Fuzzy match only if exact match doesn't exist


#1

I’m trying to write a function to get album data from Spotify’s API for a data frame of albums and artists. Because there are some misspellings in the dataset, I need to use a fuzzy matching function (like agrepl).

However, some artists, like Absu, have albums that are, by agrepl's standards, the same. For example, Absu has an album named “Absu” and another named “Abzu”. I only want the data for 1 of them, but I’ll end up with data for both. I know that you can change max.distance in agrepl, but I need it set fairly low to account for greater misspellings.

Is there a pre-built function or an easy way to tell R

if there is an exact match of album_name with mydata[["Album"]] filter and move on
else: try and find a close match to filter?

Here’s something I’ve tried, but doesn’t work:

get_album_data <- function(x) {
  
  get_artist_audio_features(mydata$Artist[x], return_closest_artist = TRUE) %>% 
    ifelse(album_name %in% mydata$Album[x],
           filter(mydata$Album[x] == album_name,
           filter(agrepl(mydata$Album[x], album_name, ignore.case = TRUE))))
  
}

This is what my code looks like without trying anything special

library(dplyr)
library(spotifyr)
library(purrr)

# from Spotify's developer page
Sys.setenv(SPOTIFY_CLIENT_ID = "xxx")
Sys.setenv(SPOTIFY_CLIENT_SECRET = "xxx")
access_token <- get_spotify_access_token()

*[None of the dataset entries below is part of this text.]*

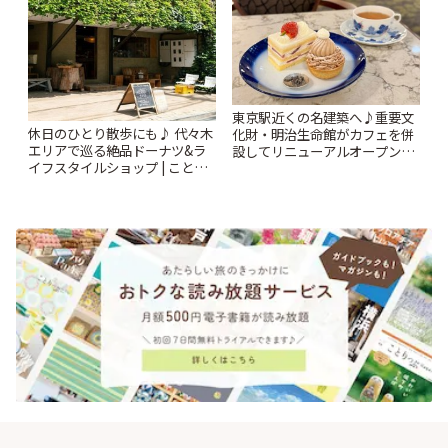
東京駅近くの名建築へ♪重要文
休日のひとり散歩にも♪ 代々木
化財・明治生命館がカフェを併
エリアで巡る絶品ドーナツ&ラ
設してリニューアルオープン
イフスタイルショップ | ことり
「明治安田CAFE 丸の内」 | こ
っぷ
とりっぷ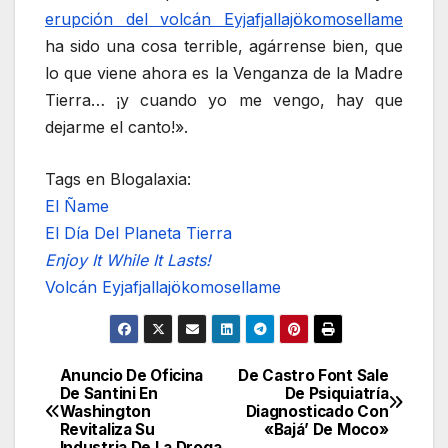
erupción del volcán Eyjafjallajökomosellame
ha sido una cosa terrible, agárrense bien, que
lo que viene ahora es la Venganza de la Madre
Tierra… ¡y cuando yo me vengo, hay que
dejarme el canto!».
Tags en Blogalaxia:
El Ñame
El Día Del Planeta Tierra
Enjoy It While It Lasts!
Volcán Eyjafjallajökomosellame
Anuncio De Oficina
De Castro Font Sale
Navegación
De Santini En
De Psiquiatría
Washington
Diagnosticado Con
de
Revitaliza Su
«Bajá’ De Moco»
Industria De La Droga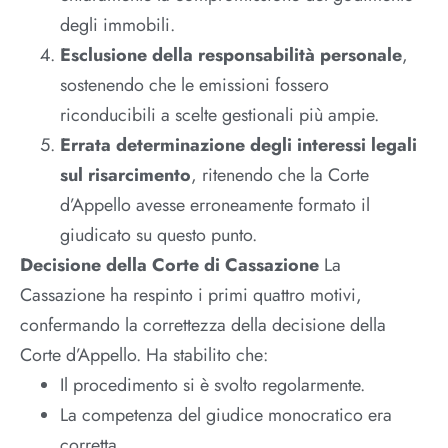
degli immobili.
Esclusione della responsabilità personale
,
sostenendo che le emissioni fossero
riconducibili a scelte gestionali più ampie.
Errata determinazione degli interessi legali
sul risarcimento
, ritenendo che la Corte
d’Appello avesse erroneamente formato il
giudicato su questo punto.
Decisione della Corte di Cassazione
La
Cassazione ha respinto i primi quattro motivi,
confermando la correttezza della decisione della
Corte d’Appello. Ha stabilito che:
Il procedimento si è svolto regolarmente.
La competenza del giudice monocratico era
corretta.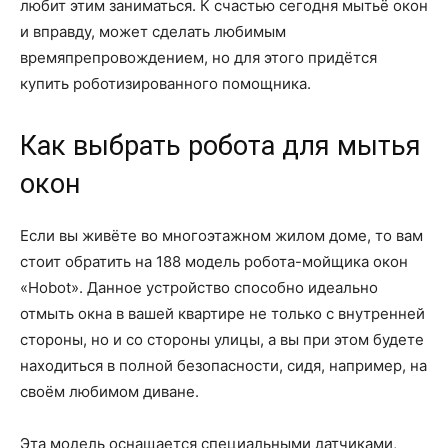
любит этим заниматься. К счастью сегодня мытьё окон
и вправду, может сделать любимым
времяпрепровождением, но для этого придётся
купить роботизированного помощника.
Как выбрать робота для мытья
окон
Если вы живёте во многоэтажном жилом доме, то вам
стоит обратить на 188 модель робота-мойщика окон
«Hobot». Данное устройство способно идеально
отмыть окна в вашей квартире не только с внутренней
стороны, но и со стороны улицы, а вы при этом будете
находиться в полной безопасности, сидя, например, на
своём любимом диване.
Эта модель оснащается специальными датчиками,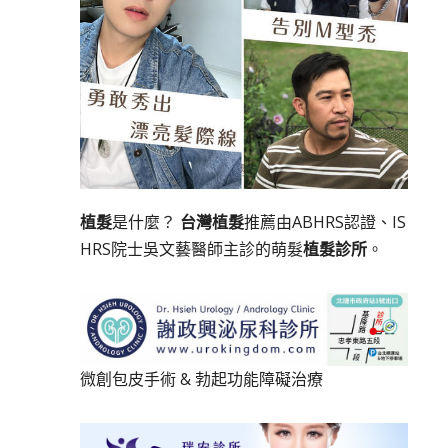
植髮
是什麼？
台灣植髮
推薦由ABHRS認證、IS
HRS院士吳文藝醫師主診的萌髮
植髮診所
。
微創包皮手術
&
勃起功能障礙治療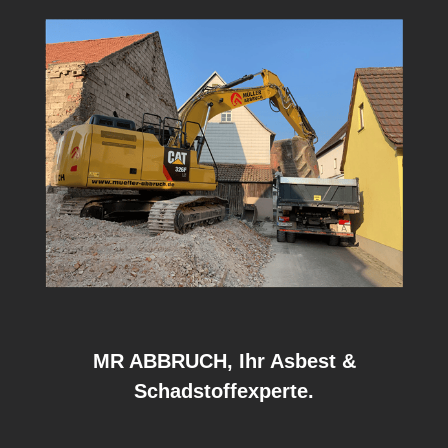
MR ABBRUCH, Ihr Asbest &
Schadstoffexperte.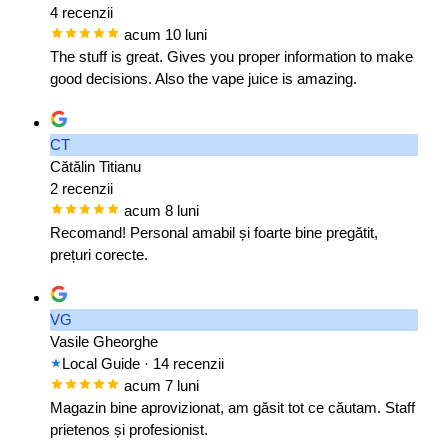
4 recenzii
acum 10 luni
The stuff is great. Gives you proper information to make
good decisions. Also the vape juice is amazing.
CT
Cătălin Titianu
2 recenzii
acum 8 luni
Recomand! Personal amabil și foarte bine pregătit,
prețuri corecte.
VG
Vasile Gheorghe
Local Guide
· 14 recenzii
acum 7 luni
Magazin bine aprovizionat, am găsit tot ce căutam. Staff
prietenos și profesionist.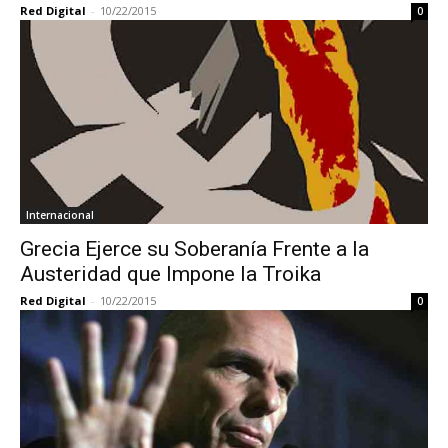
Red Digital
-
10/22/2015
0
Internacional
Grecia Ejerce su Soberanía Frente a la
Austeridad que Impone la Troika
Red Digital
-
10/22/2015
0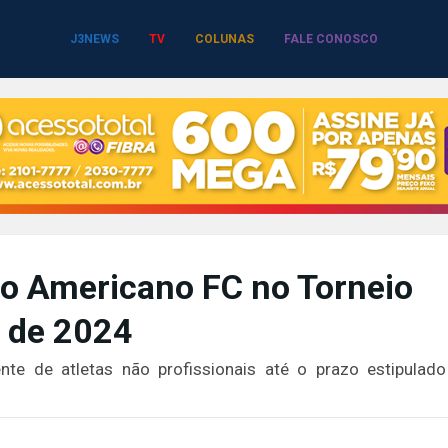
J3NEWS
TV
COLUNAS
FALE CONOSCO
do Americano FC no Torneio
s de 2024
nte de atletas não profissionais até o prazo estipulado
1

Artist <- c("Spiritualized", "Fleet Foxes", "The Avalanches", "Absu")
Album <- c("Sweet Heart, Sweet Light", "Helplessness Blues", "Wildflower", "Abzu")

mydata <- data_frame(Artist, Album)

get_album_data <- function(x) {
  get_artist_audio_features(mydata[["Artist"]][x], return_closest_artist = TRUE) %>% 
    filter(agrepl(mydata[["Album"]][x], album_name, ignore.case = TRUE)) %>%
    mutate(mydata[["Artist"]][x])
}

Any ideas? Thanks

EDIT: I just asked the same question on StackOverflow, since I didn’t find an answer to the problem here.


#2

Not sure it will answer your problem but no that for fuzzy matching there is a :package: called

Currently, it is not available on CRAN anymore but it will become available soon.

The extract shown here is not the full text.